Вечером гуляли в степи, Шелестов прихватил восьмилетнего сына — хотелось похвастаться перед Муразовой всеми своими достижениями. Правду сказать, он мало внимания уделял семье, все уходило в «Пороги», но и как же иначе? Не учит ли нас все кругом, включая родную партию, что надо делать свое дело, а на прочее не отвлекаться? Отвлекается ли, например, закат и вообще природа? Думали бы они о человеке — разве у них получалось бы так хорошо? Но сына он захватил, держал за худую ручку, чувствуя смутную неловкость: и сын робел, и самому как будто не о чем было говорить с ним. С Муразовой вот было о чем — хотелось услышать от нее, как обнаглели завистники и как он всех победит; но сын, видно, тоже что-то свое думал и на обратной дороге, когда густо-лиловые тонкие облака на горизонте стали почти черными, спросил вдруг:
— Папа… Почему дураки в Бога верят?
— Ну, не одни ж дураки, — смущенно сказал Шелестов, поглядывая на Муразову с гордостью, а вместе и виновато: он не знал, верит ли она в Бога, точней, верила ли в него Баланова. Муразова-то, конечно, совсем иное дело. Но она взглянула на него с усмешкой и вызовом — то ли ему почудилось в темноте: как-то выкрутишься?

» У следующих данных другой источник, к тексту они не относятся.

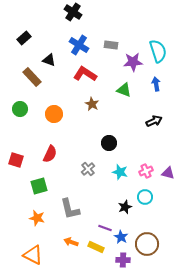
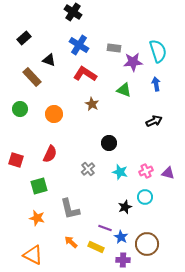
gray rectangle: moved 3 px right, 3 px down
orange arrow: rotated 24 degrees clockwise
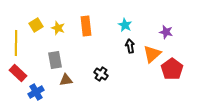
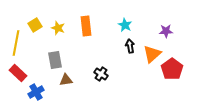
yellow square: moved 1 px left
purple star: moved 1 px up; rotated 16 degrees counterclockwise
yellow line: rotated 10 degrees clockwise
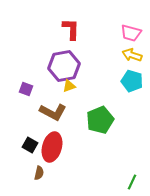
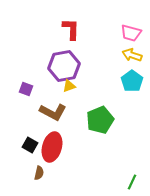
cyan pentagon: rotated 20 degrees clockwise
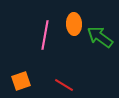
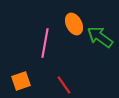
orange ellipse: rotated 25 degrees counterclockwise
pink line: moved 8 px down
red line: rotated 24 degrees clockwise
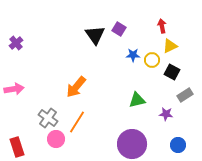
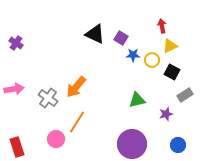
purple square: moved 2 px right, 9 px down
black triangle: moved 1 px up; rotated 30 degrees counterclockwise
purple cross: rotated 16 degrees counterclockwise
purple star: rotated 24 degrees counterclockwise
gray cross: moved 20 px up
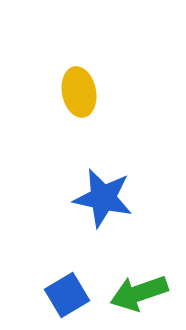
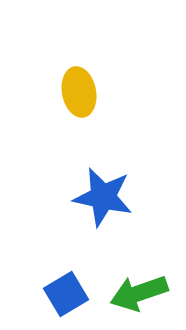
blue star: moved 1 px up
blue square: moved 1 px left, 1 px up
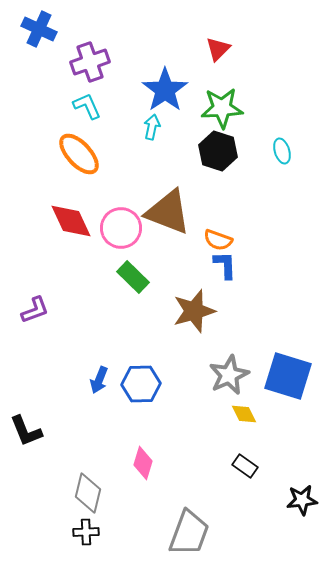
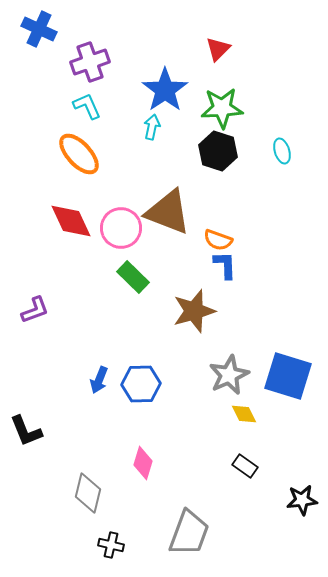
black cross: moved 25 px right, 13 px down; rotated 15 degrees clockwise
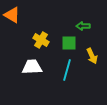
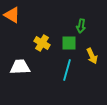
green arrow: moved 2 px left; rotated 80 degrees counterclockwise
yellow cross: moved 1 px right, 3 px down
white trapezoid: moved 12 px left
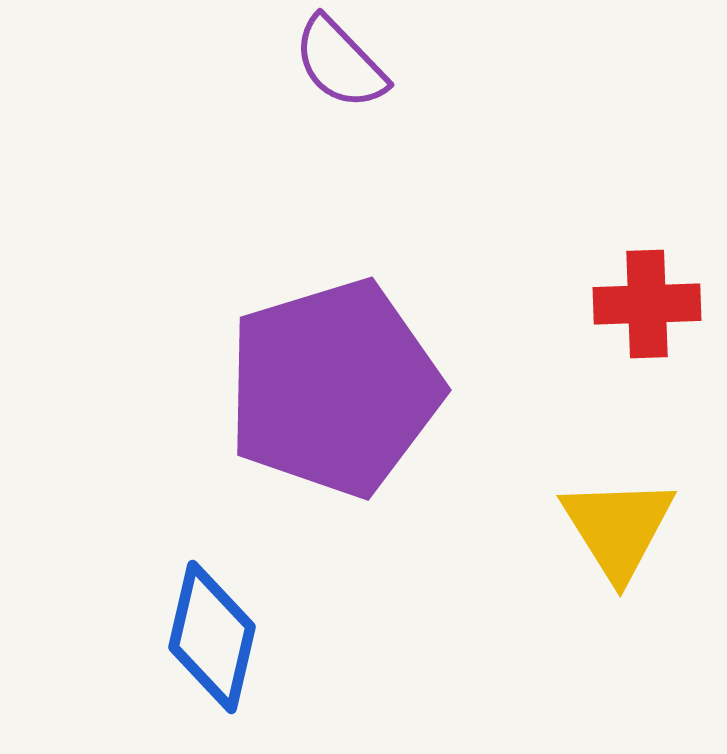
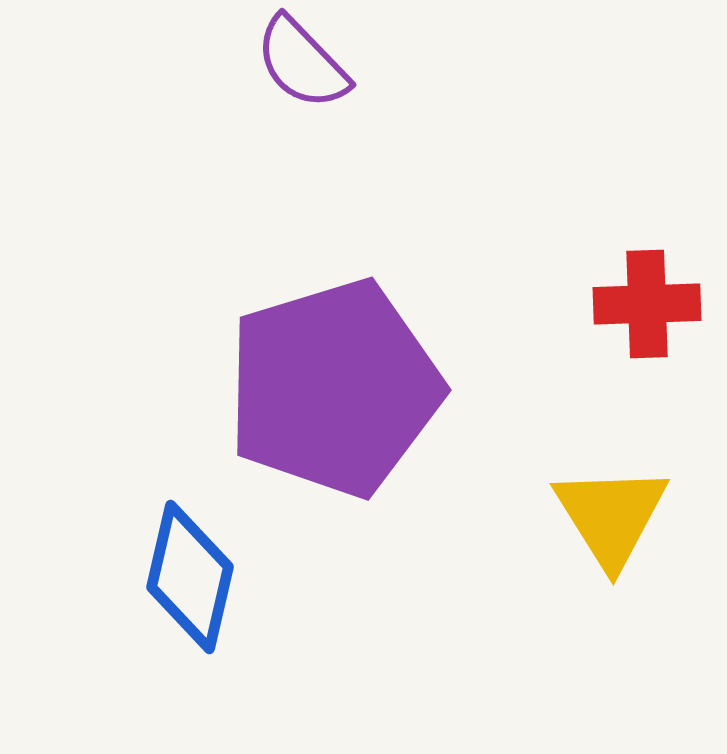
purple semicircle: moved 38 px left
yellow triangle: moved 7 px left, 12 px up
blue diamond: moved 22 px left, 60 px up
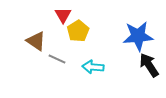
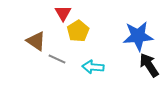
red triangle: moved 2 px up
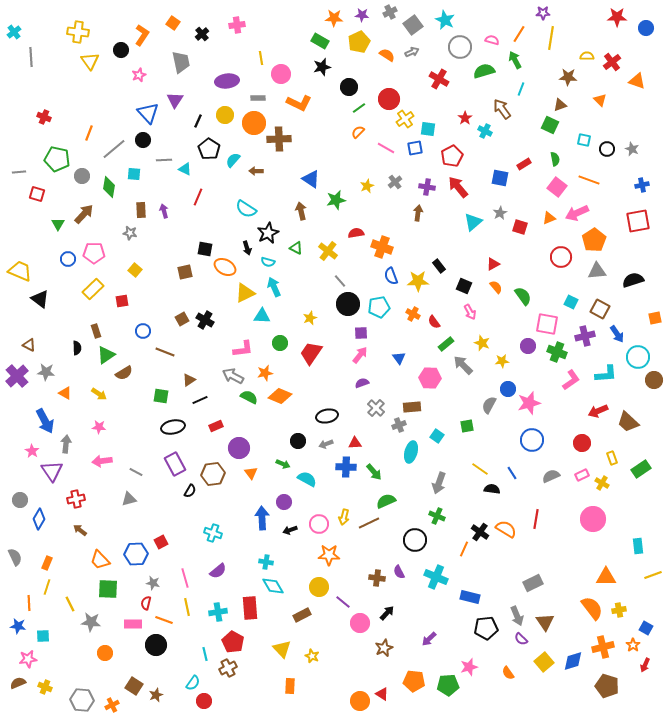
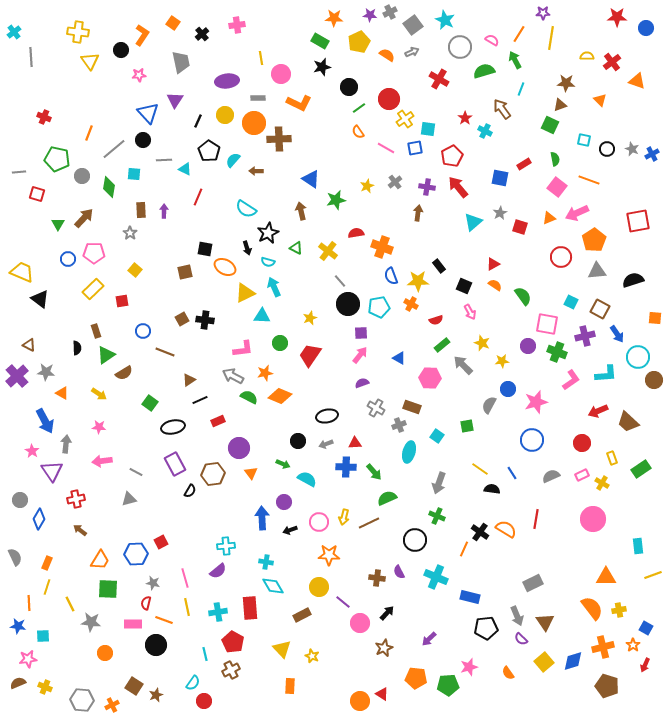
purple star at (362, 15): moved 8 px right
pink semicircle at (492, 40): rotated 16 degrees clockwise
pink star at (139, 75): rotated 16 degrees clockwise
brown star at (568, 77): moved 2 px left, 6 px down
orange semicircle at (358, 132): rotated 80 degrees counterclockwise
black pentagon at (209, 149): moved 2 px down
blue cross at (642, 185): moved 10 px right, 31 px up; rotated 16 degrees counterclockwise
purple arrow at (164, 211): rotated 16 degrees clockwise
brown arrow at (84, 214): moved 4 px down
gray star at (130, 233): rotated 24 degrees clockwise
yellow trapezoid at (20, 271): moved 2 px right, 1 px down
orange semicircle at (496, 287): moved 1 px left, 2 px up; rotated 16 degrees counterclockwise
orange cross at (413, 314): moved 2 px left, 10 px up
orange square at (655, 318): rotated 16 degrees clockwise
black cross at (205, 320): rotated 24 degrees counterclockwise
red semicircle at (434, 322): moved 2 px right, 2 px up; rotated 72 degrees counterclockwise
green rectangle at (446, 344): moved 4 px left, 1 px down
red trapezoid at (311, 353): moved 1 px left, 2 px down
blue triangle at (399, 358): rotated 24 degrees counterclockwise
orange triangle at (65, 393): moved 3 px left
green square at (161, 396): moved 11 px left, 7 px down; rotated 28 degrees clockwise
pink star at (529, 403): moved 7 px right, 1 px up
brown rectangle at (412, 407): rotated 24 degrees clockwise
gray cross at (376, 408): rotated 12 degrees counterclockwise
red rectangle at (216, 426): moved 2 px right, 5 px up
cyan ellipse at (411, 452): moved 2 px left
green semicircle at (386, 501): moved 1 px right, 3 px up
pink circle at (319, 524): moved 2 px up
cyan cross at (213, 533): moved 13 px right, 13 px down; rotated 24 degrees counterclockwise
orange trapezoid at (100, 560): rotated 105 degrees counterclockwise
brown cross at (228, 668): moved 3 px right, 2 px down
orange pentagon at (414, 681): moved 2 px right, 3 px up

— Ведь нет же ничего, — сказал мальчик уверенно. То ли из школы принес, то ли сам додумался. Если сам, подумал вдруг Шелестов, то плохо.
— Ну как бы это, — начал он, выигрывая время. — Человек же себе объяснить должен как-то. Откуда гром, молния, — это получилось у него очень уж глупо, школьно, и он оборвал себя. — Ты вообще подумай: вот книга есть. Написал же кто-то? И вот это все есть, — он обвел рукой темнеющее грозное великолепие с болезненно-алой полосой последнего закатного света. — Ну и думает человек: взялось же откуда-то?
И он ощутил обиду за Бога, скорее авторскую, чем церковную. Старался, столько натворил — а тут ходит восьмилетний оболтус, от горшка не видно, говорит, что нету. Так же вот и ему говорили, что он ничего не писал, и он убить был готов. Да, использовал материал, и что? Не исключено, что и тут имело место использование материалов, но они носились в пустоте в виде первоэлементов, а стала стройная система, степь, закат, сам Шелестов с его безупречным внутренним устройством, пишущий всякую секунду, даже когда в руке у него не ручка типа вставка, а ручка сына. Потом приходят дураки и говорят: вышло само. Само выходит знаешь что?
— Но как же он тогда терпит? — спросила вдруг Муразова. — Я верила когда-то. Но потом поняла, что не могу. Не моим умом. Сказано же: могущий вместить — пусть вместит. Я не вмещаю. Непонятно, как можно все это видеть и терпеть. И вот хотя бы фашизм сейчас — он как это терпит?
Не надо бы ей при Гришке, подумал Шелестов, ведь в школе разнесет — и пойдут разговоры: поповщина… Он мог, по обыкновению, отмолчаться, но чувствовал, что для Муразовой все это не пустой разговор, что сама она стоит перед трудным решением, о котором он ничего знать не может; и вечная осторожность изменила ему.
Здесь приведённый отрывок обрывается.